La botteguccia era piccola ma piena zeppa come un
uovo: sulle scansie rosseggiavano le pezze dello scarlatto e
accanto brillava il verde delle bottiglie di menta; i sacchi di
farina sporgevano le loro pance bianche contro le gobbe nere
delle botti d'aringhe, e nella piccola vetrina le donne nude
delle cartoline illustrate sorridevano ai vasi di confetti
stantii ed ai rotoli di nastri scoloriti.
Mentre il Milese traeva da una scatola le lunghe
berrette di panno nero, ed Efix ne misurava con la mano aperta la
circonferenza, qualcuno apri la porticina che dava sul cortile; e
nello sfondo inghirlandato di viti apparve, seduta su una lunga
scranna, una donna imponente che filava placida come una regina
antica.
«Ecco mia suocera: domanda a lei se queste berrette
non costano a me nove pezzas», disse il Milese, mentre
Efix se ne misurava una tirandone giù sulla fronte il cerchio e
ripiegandone la punta alla sommità della testa. «Hai scelto la
migliore; non sei semplice come dicono! Non vedi che è una
berretta da sposo?»
«E' stretta.»
«Perché è nuova, figlio di Dio, prendila. Nove pezzas:
è come che sia buttata nella strada.»
Efix se la tolse e la lisciò, pensieroso; finalmente
mise sul banco la moneta dell'usuraia.
Don Predu sporgeva il viso dalla porta, e il fatto
che Efix comprava una berretta così di lusso richiamò anche
l'attenzione della suocera del Milese. Ella chiamò il servo con
un cenno del capo, e gli domandò con solennità come stavan le
sue padrone. Dopo tutto erano donne nobili e meritavano il
rispetto delle persone per bene: solo i giramondo arricchiti,
come il Milese suo genero, potevano mancar loro di rispetto.
«Salutale tanto e di' a donna Ruth che presto andrò
a farle una visita. Siamo sempre state buone amiche, con donna
Ruth, sebbene io non sia nobile.»
«Voi avete la nobiltà nell'anima», rispose
galantemente Efix, ma ella roteò lieve il fuso come per dire
«lasciamo andare!».
«Anche mio fratello il Rettore ha molta stima per le
tue padrone. Egli mi domanda sempre: "quando si va ancora
assieme con le dame alla festa del Rimedio?".»

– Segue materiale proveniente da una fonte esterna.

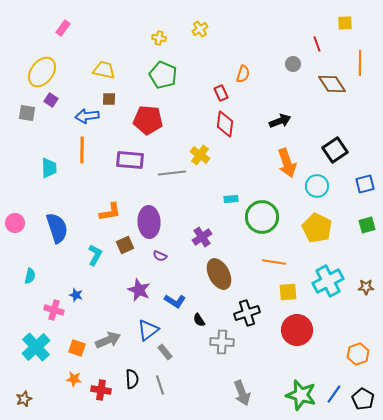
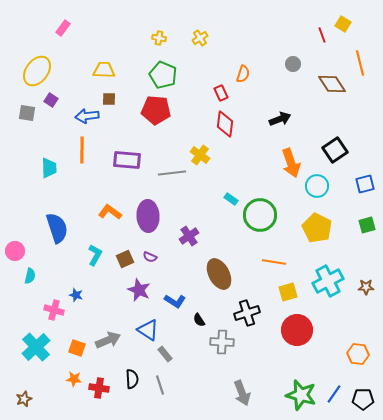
yellow square at (345, 23): moved 2 px left, 1 px down; rotated 35 degrees clockwise
yellow cross at (200, 29): moved 9 px down
red line at (317, 44): moved 5 px right, 9 px up
orange line at (360, 63): rotated 15 degrees counterclockwise
yellow trapezoid at (104, 70): rotated 10 degrees counterclockwise
yellow ellipse at (42, 72): moved 5 px left, 1 px up
red pentagon at (148, 120): moved 8 px right, 10 px up
black arrow at (280, 121): moved 2 px up
purple rectangle at (130, 160): moved 3 px left
orange arrow at (287, 163): moved 4 px right
cyan rectangle at (231, 199): rotated 40 degrees clockwise
orange L-shape at (110, 212): rotated 135 degrees counterclockwise
green circle at (262, 217): moved 2 px left, 2 px up
purple ellipse at (149, 222): moved 1 px left, 6 px up
pink circle at (15, 223): moved 28 px down
purple cross at (202, 237): moved 13 px left, 1 px up
brown square at (125, 245): moved 14 px down
purple semicircle at (160, 256): moved 10 px left, 1 px down
yellow square at (288, 292): rotated 12 degrees counterclockwise
blue triangle at (148, 330): rotated 50 degrees counterclockwise
gray rectangle at (165, 352): moved 2 px down
orange hexagon at (358, 354): rotated 25 degrees clockwise
red cross at (101, 390): moved 2 px left, 2 px up
black pentagon at (363, 399): rotated 30 degrees counterclockwise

«Sì», ella proseguì con accento di nostalgia,
«da giovani si andava tutti assieme alla festa: ci si divertiva
con niente. Adesso la gente pare abbia vergogna a ridere.»
Efix piegava accuratamente la sua berretta.
«Dio volendo quest'anno le mie padrone andranno alla
festa... per pregare, non per divertirsi...»
«Questo mi fa piacere. E dimmi una cosa, se è
lecito: è vero che viene il figlio di Lia? Lo dicevano
stamattina lì in bottega. »
Siccome il Milese s'era avvicinato alla porta e
rideva per qualche cosa che don Predu gli diceva sottovoce, Efix
esclamò con dignità:
«E' vero! Io sto qui appunto in paese perché devo
comprare un cavallo per lui».
«Un cavallo di canna?», domandò allora don Predu,
ridendo goffamente. «Ah, ecco perché ti ho visto uscire dalla
tana di Kallina.»
«A lei che importa? A lei non abbiamo domandato mai
niente!»
«Sfido, babbeo! Non vi darei mai niente! Un buon
consiglio però, sì! Lasciate quel ragazzo dov'è!»
Ma Efix era uscito dalla bottega a testa alta, con la
berretta sotto il braccio, e si allontanava senza rispondere.